I'm experimenting with the gradient boosting machine algorithm via the caret
package in R.
Using a small college admissions dataset, I ran the following code:
library(caret)
### Load admissions dataset. ###
mydata <- read.csv("http://www.ats.ucla.edu/stat/data/binary.csv")
### Create yes/no levels for admission. ###
mydata$admit_factor[mydata$admit==0] <- "no"
mydata$admit_factor[mydata$admit==1] <- "yes"
### Gradient boosting machine algorithm. ###
set.seed(123)
fitControl <- trainControl(method = 'cv', number = 5, summaryFunction=defaultSummary)
grid <- expand.grid(n.trees = seq(5000,1000000,5000), interaction.depth = 2, shrinkage = .001, n.minobsinnode = 20)
fit.gbm <- train(as.factor(admit_factor) ~ . - admit, data=mydata, method = 'gbm', trControl=fitControl, tuneGrid=grid, metric='Accuracy')
plot(fit.gbm)
and found to my surprise that the model's cross-validation accuracy decreased rather than increased as the number of boosting iterations increased, reaching a minimum accuracy of about .59 at ~450,000 iterations.

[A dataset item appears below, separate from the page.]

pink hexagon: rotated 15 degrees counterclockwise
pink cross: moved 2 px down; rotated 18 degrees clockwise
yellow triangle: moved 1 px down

Did I incorrectly implement the GBM algorithm?
EDIT:
Following Underminer's suggestion, I've rerun the above caret
code but focused on running 100 to 5,000 boosting iterations:
set.seed(123)
fitControl <- trainControl(method = 'cv', number = 5, summaryFunction=defaultSummary)
grid <- expand.grid(n.trees = seq(100,5000,100), interaction.depth = 2, shrinkage = .001, n.minobsinnode = 20)
fit.gbm <- train(as.factor(admit_factor) ~ . - admit, data=mydata, method = 'gbm', trControl=fitControl, tuneGrid=grid, metric='Accuracy')
plot(fit.gbm)
The resulting plot shows that the accuracy actually peaks at nearly .705 at ~1,800 iterations:
What's curious is that the accuracy didn't plateau at ~.70 but instead declined following 5,000 iterations.